WHAT YOU WILL DO => The complete listing should be restated exactly.

****************

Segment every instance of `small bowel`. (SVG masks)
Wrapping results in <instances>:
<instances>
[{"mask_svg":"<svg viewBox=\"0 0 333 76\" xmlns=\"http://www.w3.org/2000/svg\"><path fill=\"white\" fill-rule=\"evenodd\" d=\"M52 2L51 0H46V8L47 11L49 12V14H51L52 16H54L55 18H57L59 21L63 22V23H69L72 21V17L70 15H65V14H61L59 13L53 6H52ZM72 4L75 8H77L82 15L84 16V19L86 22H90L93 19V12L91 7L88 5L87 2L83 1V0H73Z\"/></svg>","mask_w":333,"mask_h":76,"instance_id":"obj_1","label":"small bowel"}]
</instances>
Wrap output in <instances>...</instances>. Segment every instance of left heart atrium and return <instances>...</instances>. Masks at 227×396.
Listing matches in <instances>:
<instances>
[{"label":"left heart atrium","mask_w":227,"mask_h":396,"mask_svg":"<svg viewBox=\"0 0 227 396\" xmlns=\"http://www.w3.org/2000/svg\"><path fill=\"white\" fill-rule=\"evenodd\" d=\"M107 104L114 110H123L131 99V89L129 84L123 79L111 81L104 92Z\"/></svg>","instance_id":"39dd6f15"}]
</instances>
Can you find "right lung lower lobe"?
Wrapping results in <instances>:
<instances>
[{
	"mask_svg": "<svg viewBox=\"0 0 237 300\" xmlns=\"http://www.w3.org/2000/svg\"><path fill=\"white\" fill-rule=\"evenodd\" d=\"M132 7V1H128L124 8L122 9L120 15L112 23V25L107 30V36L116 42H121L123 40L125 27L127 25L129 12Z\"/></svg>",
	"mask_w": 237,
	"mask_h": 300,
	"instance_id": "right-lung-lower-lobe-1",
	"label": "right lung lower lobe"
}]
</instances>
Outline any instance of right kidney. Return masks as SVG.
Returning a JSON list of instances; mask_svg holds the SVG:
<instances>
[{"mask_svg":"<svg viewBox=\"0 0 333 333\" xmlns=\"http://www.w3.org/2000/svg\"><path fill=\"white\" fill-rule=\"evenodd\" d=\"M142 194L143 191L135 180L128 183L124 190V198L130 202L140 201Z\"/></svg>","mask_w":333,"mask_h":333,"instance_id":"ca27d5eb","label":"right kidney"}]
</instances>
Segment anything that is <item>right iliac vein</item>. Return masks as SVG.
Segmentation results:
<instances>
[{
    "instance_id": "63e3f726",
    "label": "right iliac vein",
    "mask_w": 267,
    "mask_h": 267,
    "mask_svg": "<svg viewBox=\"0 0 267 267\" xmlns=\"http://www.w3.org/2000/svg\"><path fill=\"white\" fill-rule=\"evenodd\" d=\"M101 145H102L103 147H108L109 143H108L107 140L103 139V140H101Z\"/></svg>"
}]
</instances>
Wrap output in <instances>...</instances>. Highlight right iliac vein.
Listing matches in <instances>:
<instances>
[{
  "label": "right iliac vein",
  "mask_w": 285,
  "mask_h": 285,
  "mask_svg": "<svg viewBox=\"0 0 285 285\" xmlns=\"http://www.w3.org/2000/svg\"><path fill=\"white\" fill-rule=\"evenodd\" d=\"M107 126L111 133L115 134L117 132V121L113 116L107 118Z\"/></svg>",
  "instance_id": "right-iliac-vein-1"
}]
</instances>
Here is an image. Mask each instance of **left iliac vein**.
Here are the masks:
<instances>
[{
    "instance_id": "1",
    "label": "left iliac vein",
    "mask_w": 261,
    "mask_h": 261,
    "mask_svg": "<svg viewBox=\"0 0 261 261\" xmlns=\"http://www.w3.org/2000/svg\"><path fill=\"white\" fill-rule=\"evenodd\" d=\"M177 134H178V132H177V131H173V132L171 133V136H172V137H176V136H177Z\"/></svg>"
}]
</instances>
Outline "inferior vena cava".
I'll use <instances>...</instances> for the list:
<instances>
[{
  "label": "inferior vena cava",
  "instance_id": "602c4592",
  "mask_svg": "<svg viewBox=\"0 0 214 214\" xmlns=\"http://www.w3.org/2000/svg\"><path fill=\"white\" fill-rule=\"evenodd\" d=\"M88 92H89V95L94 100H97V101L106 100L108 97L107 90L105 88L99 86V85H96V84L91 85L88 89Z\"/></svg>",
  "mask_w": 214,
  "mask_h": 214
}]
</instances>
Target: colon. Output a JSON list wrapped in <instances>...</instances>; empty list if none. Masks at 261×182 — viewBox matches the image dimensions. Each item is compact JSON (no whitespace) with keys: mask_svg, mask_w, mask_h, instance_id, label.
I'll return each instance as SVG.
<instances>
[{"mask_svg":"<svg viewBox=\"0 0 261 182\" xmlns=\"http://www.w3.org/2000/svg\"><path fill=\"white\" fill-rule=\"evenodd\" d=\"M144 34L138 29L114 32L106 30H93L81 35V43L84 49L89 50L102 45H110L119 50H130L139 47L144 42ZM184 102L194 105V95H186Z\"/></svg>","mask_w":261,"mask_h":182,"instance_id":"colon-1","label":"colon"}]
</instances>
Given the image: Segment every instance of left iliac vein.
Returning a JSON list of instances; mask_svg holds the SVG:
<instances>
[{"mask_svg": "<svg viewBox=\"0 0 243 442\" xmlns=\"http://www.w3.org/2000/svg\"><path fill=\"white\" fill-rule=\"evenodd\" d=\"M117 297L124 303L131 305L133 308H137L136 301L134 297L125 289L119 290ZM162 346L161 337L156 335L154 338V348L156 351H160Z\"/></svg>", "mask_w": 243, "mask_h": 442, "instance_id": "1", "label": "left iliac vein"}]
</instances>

****************

ANSWER BELOW =>
Segment every instance of `small bowel`. (SVG masks)
Wrapping results in <instances>:
<instances>
[{"mask_svg":"<svg viewBox=\"0 0 333 76\" xmlns=\"http://www.w3.org/2000/svg\"><path fill=\"white\" fill-rule=\"evenodd\" d=\"M52 2L51 0H46V8L47 11L49 12V14H51L52 16H54L55 18H57L59 21L63 22V23H69L72 21V17L70 15H65V14H61L59 13L53 6H52ZM72 4L75 8H77L82 15L84 16V19L86 22H90L93 19V12L91 7L88 5L87 2L83 1V0H73Z\"/></svg>","mask_w":333,"mask_h":76,"instance_id":"obj_1","label":"small bowel"}]
</instances>
Wrap output in <instances>...</instances>. Segment every instance of left heart atrium and return <instances>...</instances>. Masks at 227×396.
Listing matches in <instances>:
<instances>
[{"label":"left heart atrium","mask_w":227,"mask_h":396,"mask_svg":"<svg viewBox=\"0 0 227 396\" xmlns=\"http://www.w3.org/2000/svg\"><path fill=\"white\" fill-rule=\"evenodd\" d=\"M107 104L114 110H123L131 99V89L129 84L123 79L111 81L104 92Z\"/></svg>","instance_id":"39dd6f15"}]
</instances>
Can you find "right lung lower lobe"?
Wrapping results in <instances>:
<instances>
[{
	"mask_svg": "<svg viewBox=\"0 0 237 300\" xmlns=\"http://www.w3.org/2000/svg\"><path fill=\"white\" fill-rule=\"evenodd\" d=\"M132 7V1H128L124 8L122 9L120 15L112 23V25L107 30V36L116 42H121L123 40L125 27L127 25L129 12Z\"/></svg>",
	"mask_w": 237,
	"mask_h": 300,
	"instance_id": "right-lung-lower-lobe-1",
	"label": "right lung lower lobe"
}]
</instances>
Outline any instance of right kidney. Return masks as SVG.
Returning a JSON list of instances; mask_svg holds the SVG:
<instances>
[{"mask_svg":"<svg viewBox=\"0 0 333 333\" xmlns=\"http://www.w3.org/2000/svg\"><path fill=\"white\" fill-rule=\"evenodd\" d=\"M142 194L143 191L135 180L128 183L124 190V198L130 202L140 201Z\"/></svg>","mask_w":333,"mask_h":333,"instance_id":"ca27d5eb","label":"right kidney"}]
</instances>
Segment anything that is <item>right iliac vein</item>. Return masks as SVG.
Segmentation results:
<instances>
[{
    "instance_id": "63e3f726",
    "label": "right iliac vein",
    "mask_w": 267,
    "mask_h": 267,
    "mask_svg": "<svg viewBox=\"0 0 267 267\" xmlns=\"http://www.w3.org/2000/svg\"><path fill=\"white\" fill-rule=\"evenodd\" d=\"M101 145H102L103 147H108L109 143H108L107 140L103 139V140H101Z\"/></svg>"
}]
</instances>
Wrap output in <instances>...</instances>. Highlight right iliac vein.
Listing matches in <instances>:
<instances>
[{
  "label": "right iliac vein",
  "mask_w": 285,
  "mask_h": 285,
  "mask_svg": "<svg viewBox=\"0 0 285 285\" xmlns=\"http://www.w3.org/2000/svg\"><path fill=\"white\" fill-rule=\"evenodd\" d=\"M107 126L111 133L115 134L117 132V121L113 116L107 118Z\"/></svg>",
  "instance_id": "right-iliac-vein-1"
}]
</instances>
Here is an image. Mask each instance of **left iliac vein**.
Here are the masks:
<instances>
[{
    "instance_id": "1",
    "label": "left iliac vein",
    "mask_w": 261,
    "mask_h": 261,
    "mask_svg": "<svg viewBox=\"0 0 261 261\" xmlns=\"http://www.w3.org/2000/svg\"><path fill=\"white\" fill-rule=\"evenodd\" d=\"M177 134H178V132H177V131H173V132L171 133V136H172V137H176V136H177Z\"/></svg>"
}]
</instances>
Outline "inferior vena cava".
I'll use <instances>...</instances> for the list:
<instances>
[{
  "label": "inferior vena cava",
  "instance_id": "602c4592",
  "mask_svg": "<svg viewBox=\"0 0 214 214\" xmlns=\"http://www.w3.org/2000/svg\"><path fill=\"white\" fill-rule=\"evenodd\" d=\"M88 92H89V95L94 100H97V101L106 100L108 97L107 90L105 88L99 86V85H96V84L91 85L88 89Z\"/></svg>",
  "mask_w": 214,
  "mask_h": 214
}]
</instances>
Target: colon. Output a JSON list wrapped in <instances>...</instances>; empty list if none. Masks at 261×182 — viewBox matches the image dimensions. Each item is compact JSON (no whitespace) with keys: mask_svg, mask_w, mask_h, instance_id, label.
I'll return each instance as SVG.
<instances>
[{"mask_svg":"<svg viewBox=\"0 0 261 182\" xmlns=\"http://www.w3.org/2000/svg\"><path fill=\"white\" fill-rule=\"evenodd\" d=\"M144 34L138 29L114 32L106 30H93L81 35V43L84 49L89 50L102 45H110L119 50H130L139 47L144 42ZM184 102L194 105V95H186Z\"/></svg>","mask_w":261,"mask_h":182,"instance_id":"colon-1","label":"colon"}]
</instances>
Given the image: Segment every instance of left iliac vein.
Returning a JSON list of instances; mask_svg holds the SVG:
<instances>
[{"mask_svg": "<svg viewBox=\"0 0 243 442\" xmlns=\"http://www.w3.org/2000/svg\"><path fill=\"white\" fill-rule=\"evenodd\" d=\"M117 297L124 303L131 305L133 308H137L136 301L134 297L125 289L119 290ZM162 346L161 337L156 335L154 338V348L156 351H160Z\"/></svg>", "mask_w": 243, "mask_h": 442, "instance_id": "1", "label": "left iliac vein"}]
</instances>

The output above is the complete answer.